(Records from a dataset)

------------------------------

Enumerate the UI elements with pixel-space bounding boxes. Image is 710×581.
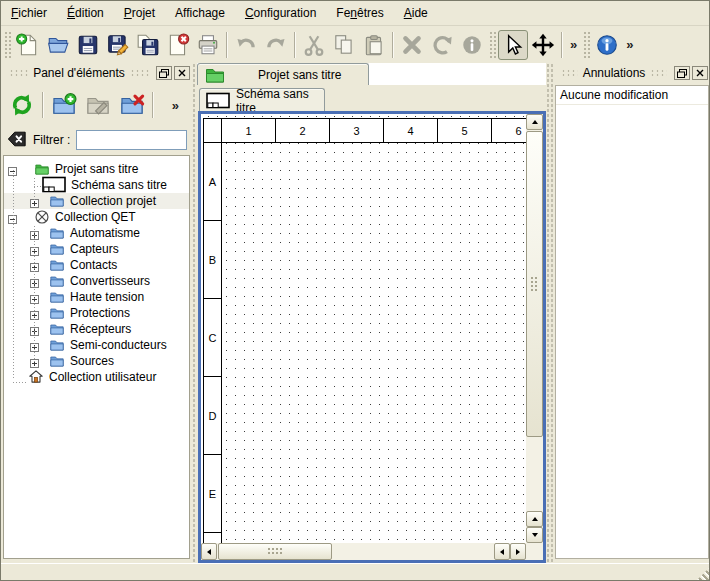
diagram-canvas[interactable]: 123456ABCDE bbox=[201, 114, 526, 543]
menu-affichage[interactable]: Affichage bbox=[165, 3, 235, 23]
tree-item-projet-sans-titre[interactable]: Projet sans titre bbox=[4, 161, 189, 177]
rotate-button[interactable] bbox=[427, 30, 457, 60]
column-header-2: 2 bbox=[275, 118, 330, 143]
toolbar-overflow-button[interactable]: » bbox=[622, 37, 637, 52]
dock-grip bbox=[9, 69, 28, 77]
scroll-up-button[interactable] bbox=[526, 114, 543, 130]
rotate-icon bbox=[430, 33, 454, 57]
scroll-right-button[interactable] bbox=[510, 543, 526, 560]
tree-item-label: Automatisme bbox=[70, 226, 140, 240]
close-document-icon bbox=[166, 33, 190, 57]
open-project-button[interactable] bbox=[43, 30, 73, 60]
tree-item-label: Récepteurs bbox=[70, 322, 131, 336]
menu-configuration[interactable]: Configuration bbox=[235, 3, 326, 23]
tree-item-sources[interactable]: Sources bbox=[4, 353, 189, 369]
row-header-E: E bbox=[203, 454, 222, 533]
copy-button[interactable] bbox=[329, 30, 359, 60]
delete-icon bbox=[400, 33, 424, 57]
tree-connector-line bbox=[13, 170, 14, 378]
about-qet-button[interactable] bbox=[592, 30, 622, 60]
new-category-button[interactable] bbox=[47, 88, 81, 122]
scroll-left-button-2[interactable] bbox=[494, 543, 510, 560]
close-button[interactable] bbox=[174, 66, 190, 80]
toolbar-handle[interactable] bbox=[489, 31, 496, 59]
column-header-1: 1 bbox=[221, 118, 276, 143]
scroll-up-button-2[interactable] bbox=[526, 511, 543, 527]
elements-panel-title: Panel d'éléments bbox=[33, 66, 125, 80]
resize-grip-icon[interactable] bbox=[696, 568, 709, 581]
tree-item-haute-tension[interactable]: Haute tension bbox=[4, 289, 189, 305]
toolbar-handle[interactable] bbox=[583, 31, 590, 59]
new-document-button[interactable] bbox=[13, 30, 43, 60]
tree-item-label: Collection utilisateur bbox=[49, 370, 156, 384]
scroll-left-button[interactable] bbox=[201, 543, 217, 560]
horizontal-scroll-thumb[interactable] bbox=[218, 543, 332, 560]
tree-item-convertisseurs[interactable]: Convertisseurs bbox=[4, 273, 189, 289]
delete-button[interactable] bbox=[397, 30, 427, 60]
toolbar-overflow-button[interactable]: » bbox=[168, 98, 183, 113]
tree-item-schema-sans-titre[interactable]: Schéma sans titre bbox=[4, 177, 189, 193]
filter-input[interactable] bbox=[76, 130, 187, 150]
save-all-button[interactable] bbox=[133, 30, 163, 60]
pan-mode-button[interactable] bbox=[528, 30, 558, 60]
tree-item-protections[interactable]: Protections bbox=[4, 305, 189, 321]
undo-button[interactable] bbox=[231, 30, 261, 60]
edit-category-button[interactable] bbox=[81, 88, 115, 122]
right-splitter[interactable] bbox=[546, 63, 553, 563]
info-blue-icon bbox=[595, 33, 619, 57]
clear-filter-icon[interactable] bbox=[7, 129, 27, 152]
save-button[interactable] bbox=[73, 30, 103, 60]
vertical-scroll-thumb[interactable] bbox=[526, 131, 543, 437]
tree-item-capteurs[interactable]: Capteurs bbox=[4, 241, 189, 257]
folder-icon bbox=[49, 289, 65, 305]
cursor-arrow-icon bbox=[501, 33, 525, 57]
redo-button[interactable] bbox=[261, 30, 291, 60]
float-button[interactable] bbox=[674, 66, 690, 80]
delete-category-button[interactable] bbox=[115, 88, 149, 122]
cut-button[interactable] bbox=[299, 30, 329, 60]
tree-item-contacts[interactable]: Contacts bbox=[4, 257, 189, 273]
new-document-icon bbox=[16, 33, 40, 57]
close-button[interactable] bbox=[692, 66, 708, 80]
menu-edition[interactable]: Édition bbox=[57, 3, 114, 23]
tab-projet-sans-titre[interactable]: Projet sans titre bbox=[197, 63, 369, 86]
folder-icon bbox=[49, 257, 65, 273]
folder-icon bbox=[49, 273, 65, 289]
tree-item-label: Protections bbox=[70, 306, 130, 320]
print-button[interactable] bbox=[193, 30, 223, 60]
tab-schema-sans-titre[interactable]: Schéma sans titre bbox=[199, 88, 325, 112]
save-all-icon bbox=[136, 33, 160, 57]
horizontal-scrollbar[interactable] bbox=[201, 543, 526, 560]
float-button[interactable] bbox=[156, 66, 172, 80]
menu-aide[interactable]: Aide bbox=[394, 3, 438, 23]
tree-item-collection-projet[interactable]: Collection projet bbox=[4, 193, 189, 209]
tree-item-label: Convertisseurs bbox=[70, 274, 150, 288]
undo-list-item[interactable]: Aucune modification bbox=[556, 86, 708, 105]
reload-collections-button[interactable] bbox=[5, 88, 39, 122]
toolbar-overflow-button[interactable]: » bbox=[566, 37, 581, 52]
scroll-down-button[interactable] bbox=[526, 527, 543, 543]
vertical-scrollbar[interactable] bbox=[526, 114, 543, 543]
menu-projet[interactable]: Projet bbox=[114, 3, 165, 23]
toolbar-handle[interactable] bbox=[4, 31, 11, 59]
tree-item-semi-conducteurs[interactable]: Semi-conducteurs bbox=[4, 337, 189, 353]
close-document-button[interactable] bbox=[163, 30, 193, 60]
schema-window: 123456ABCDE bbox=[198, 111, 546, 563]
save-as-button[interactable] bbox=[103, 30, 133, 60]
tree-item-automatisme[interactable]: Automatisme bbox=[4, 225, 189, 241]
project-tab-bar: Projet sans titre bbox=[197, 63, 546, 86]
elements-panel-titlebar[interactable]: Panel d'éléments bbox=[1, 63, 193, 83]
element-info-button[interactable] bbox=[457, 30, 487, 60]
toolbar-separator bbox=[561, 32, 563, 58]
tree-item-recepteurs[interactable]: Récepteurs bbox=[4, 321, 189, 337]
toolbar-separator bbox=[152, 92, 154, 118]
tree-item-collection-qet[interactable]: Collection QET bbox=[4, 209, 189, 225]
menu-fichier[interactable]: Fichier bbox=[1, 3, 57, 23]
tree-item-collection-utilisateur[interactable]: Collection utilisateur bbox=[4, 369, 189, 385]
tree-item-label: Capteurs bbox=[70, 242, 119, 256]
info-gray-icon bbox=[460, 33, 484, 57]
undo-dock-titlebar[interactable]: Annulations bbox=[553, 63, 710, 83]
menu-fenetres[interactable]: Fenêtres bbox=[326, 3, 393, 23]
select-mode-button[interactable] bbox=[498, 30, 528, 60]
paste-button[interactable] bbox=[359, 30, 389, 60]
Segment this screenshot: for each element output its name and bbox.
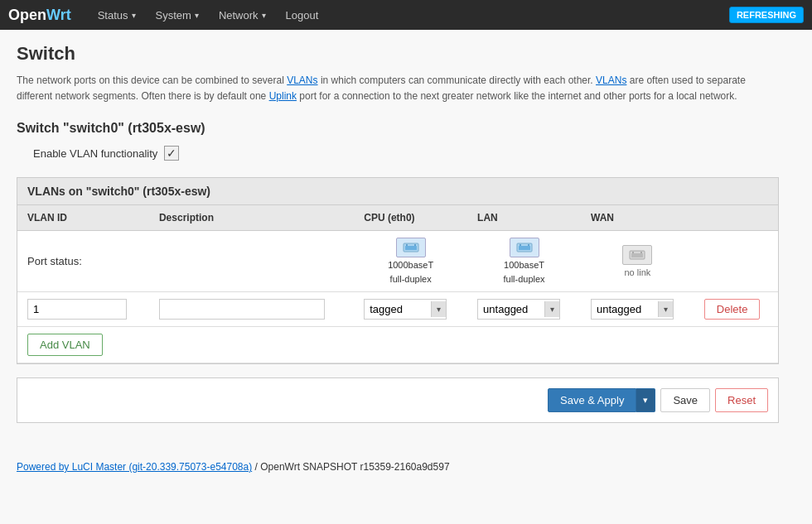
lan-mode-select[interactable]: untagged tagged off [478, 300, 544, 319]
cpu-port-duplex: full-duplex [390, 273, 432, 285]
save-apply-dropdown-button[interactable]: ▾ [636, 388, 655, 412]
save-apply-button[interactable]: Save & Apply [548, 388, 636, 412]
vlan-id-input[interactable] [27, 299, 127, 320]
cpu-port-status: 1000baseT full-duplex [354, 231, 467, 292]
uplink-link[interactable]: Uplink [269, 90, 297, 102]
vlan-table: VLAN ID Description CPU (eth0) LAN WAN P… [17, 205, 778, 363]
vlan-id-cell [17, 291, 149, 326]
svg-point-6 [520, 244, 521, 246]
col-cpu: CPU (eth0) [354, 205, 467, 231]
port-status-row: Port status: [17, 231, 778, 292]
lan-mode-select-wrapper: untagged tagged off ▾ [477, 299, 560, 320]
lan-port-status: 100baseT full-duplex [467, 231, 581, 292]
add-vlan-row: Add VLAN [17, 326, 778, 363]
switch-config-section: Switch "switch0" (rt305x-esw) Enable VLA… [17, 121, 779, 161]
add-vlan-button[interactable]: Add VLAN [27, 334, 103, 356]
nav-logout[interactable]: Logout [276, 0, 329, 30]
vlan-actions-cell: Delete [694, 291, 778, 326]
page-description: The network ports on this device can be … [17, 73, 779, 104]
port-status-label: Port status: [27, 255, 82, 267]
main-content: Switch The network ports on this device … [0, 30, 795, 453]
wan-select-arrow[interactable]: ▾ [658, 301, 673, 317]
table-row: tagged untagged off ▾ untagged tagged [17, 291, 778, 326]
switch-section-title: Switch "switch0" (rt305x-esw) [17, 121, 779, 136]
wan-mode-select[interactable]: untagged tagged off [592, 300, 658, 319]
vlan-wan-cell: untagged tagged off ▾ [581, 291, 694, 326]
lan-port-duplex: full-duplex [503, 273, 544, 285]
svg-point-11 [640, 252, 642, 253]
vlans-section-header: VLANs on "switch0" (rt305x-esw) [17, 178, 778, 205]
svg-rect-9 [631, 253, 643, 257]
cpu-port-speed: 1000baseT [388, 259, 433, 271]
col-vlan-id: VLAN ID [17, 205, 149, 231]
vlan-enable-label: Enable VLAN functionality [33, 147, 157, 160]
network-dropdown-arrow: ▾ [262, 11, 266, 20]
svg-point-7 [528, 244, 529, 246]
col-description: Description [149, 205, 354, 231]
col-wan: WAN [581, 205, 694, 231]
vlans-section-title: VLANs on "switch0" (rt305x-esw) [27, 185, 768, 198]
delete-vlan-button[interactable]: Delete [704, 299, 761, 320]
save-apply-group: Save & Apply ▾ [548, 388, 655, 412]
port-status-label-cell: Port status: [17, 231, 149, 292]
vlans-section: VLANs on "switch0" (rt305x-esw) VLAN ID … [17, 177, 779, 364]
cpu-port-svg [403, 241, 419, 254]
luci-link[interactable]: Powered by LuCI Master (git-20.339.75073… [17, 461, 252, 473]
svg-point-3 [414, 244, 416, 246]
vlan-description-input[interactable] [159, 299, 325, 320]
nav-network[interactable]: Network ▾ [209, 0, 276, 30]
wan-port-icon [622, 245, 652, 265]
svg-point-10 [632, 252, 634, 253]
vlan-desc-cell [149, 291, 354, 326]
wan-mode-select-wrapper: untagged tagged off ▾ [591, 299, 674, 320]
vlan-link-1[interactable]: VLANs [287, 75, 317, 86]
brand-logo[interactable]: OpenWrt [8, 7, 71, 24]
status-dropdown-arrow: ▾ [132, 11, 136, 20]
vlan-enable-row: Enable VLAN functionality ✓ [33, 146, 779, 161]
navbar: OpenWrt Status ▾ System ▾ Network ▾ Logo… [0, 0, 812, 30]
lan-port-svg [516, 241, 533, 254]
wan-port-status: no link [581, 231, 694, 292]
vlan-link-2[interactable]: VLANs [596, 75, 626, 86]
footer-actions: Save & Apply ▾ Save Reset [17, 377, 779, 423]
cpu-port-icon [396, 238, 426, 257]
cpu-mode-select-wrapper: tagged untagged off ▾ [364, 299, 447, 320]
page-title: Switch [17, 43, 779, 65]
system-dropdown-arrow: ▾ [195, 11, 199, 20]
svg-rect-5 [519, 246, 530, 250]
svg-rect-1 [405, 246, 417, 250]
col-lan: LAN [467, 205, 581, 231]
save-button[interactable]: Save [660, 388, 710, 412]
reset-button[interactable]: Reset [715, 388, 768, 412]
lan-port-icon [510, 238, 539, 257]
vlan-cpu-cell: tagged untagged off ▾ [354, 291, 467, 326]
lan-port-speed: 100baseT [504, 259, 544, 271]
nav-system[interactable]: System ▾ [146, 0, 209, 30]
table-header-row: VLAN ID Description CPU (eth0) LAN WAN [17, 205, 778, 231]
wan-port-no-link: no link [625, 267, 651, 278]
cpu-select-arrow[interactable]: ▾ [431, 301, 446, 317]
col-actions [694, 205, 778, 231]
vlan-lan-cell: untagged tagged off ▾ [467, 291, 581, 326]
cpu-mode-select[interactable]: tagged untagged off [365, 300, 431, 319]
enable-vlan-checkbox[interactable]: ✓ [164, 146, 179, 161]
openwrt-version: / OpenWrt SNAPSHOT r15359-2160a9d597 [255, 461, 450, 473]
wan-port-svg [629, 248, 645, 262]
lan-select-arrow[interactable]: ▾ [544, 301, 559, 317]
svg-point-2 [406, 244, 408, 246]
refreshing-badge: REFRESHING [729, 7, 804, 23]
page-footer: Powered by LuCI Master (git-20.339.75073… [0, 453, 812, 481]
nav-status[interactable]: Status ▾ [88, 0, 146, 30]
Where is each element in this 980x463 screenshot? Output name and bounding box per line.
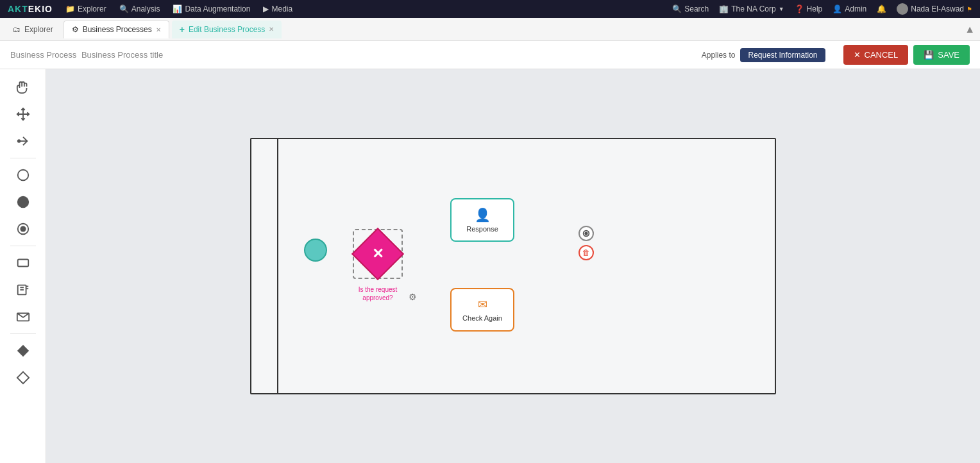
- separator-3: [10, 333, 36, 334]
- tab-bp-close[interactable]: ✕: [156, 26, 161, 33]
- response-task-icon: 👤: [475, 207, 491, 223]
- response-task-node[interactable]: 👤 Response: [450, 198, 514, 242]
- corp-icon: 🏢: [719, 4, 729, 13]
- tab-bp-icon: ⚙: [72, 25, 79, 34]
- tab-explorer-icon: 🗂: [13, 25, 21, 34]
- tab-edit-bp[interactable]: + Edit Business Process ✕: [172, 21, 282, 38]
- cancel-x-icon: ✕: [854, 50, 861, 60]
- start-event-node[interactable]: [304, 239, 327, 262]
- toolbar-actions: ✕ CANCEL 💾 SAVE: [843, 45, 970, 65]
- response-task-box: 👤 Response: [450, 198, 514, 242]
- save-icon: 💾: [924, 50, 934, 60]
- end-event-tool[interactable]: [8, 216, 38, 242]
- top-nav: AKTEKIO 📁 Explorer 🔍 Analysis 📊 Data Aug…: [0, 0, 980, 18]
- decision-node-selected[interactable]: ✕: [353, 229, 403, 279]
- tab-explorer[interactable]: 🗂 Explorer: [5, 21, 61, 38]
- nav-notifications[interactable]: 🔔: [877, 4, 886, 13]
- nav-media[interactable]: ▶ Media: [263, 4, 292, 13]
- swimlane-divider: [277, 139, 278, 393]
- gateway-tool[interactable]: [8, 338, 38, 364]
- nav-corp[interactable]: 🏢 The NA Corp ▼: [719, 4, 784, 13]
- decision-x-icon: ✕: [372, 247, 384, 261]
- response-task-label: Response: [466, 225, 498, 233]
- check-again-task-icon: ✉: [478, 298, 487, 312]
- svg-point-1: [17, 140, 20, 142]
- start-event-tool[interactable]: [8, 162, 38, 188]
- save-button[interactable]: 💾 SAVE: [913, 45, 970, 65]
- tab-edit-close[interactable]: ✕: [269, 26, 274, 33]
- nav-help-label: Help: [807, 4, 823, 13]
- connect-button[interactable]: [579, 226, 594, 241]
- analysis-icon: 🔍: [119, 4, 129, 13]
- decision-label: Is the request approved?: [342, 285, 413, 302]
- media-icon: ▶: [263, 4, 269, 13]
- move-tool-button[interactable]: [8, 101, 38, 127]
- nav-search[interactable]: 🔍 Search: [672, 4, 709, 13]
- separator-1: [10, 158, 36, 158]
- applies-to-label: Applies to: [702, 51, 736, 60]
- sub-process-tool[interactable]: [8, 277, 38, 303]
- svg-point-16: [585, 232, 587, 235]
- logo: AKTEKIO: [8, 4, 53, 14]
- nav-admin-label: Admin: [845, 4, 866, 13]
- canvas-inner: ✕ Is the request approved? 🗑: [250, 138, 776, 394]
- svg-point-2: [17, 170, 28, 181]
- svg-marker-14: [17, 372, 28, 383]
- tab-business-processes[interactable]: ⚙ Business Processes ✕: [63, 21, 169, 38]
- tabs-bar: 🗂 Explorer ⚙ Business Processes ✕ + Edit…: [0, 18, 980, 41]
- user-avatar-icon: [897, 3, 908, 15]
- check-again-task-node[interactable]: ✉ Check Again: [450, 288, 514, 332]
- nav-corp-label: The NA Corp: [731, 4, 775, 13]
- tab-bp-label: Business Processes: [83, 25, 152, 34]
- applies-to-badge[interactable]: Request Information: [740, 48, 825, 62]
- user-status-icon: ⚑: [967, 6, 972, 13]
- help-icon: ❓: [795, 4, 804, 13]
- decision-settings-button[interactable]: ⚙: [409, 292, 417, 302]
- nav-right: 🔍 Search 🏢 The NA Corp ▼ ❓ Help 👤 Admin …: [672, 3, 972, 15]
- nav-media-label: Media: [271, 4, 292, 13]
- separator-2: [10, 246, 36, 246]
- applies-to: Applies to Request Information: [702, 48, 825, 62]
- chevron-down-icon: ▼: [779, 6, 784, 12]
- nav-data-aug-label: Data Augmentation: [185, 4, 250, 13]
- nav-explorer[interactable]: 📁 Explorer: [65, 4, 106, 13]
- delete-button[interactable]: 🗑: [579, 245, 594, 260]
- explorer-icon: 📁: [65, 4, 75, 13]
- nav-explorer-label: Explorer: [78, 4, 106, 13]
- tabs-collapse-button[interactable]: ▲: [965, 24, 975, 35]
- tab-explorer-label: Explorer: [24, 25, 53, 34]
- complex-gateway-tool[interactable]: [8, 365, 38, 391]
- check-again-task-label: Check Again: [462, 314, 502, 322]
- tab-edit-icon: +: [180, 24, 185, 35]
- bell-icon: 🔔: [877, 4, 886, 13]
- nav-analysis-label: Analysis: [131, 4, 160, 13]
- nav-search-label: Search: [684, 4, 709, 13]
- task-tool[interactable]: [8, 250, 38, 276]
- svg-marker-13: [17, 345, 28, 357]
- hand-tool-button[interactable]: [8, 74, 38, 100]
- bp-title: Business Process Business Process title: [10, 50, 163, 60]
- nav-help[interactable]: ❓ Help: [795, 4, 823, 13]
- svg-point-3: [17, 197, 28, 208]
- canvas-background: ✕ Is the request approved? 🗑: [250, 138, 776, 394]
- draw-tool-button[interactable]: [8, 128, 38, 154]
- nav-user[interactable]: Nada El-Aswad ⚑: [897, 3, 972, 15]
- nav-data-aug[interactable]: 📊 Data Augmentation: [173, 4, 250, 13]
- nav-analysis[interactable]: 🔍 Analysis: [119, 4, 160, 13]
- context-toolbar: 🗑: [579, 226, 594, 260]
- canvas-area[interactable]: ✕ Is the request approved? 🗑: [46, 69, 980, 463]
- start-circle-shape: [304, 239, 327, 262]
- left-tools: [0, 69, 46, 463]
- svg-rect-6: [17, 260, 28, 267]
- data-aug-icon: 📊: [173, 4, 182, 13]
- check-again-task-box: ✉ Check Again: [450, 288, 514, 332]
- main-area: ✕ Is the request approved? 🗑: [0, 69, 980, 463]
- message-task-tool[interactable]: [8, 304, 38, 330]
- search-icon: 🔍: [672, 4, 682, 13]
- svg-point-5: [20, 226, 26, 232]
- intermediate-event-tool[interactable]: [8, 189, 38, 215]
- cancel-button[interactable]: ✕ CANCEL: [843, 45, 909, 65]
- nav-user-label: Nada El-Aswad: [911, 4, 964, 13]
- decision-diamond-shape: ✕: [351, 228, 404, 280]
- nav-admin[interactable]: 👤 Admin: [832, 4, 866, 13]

------------------------------

Your reply should be only the number of lines in the preceding data that include the word "elements".

3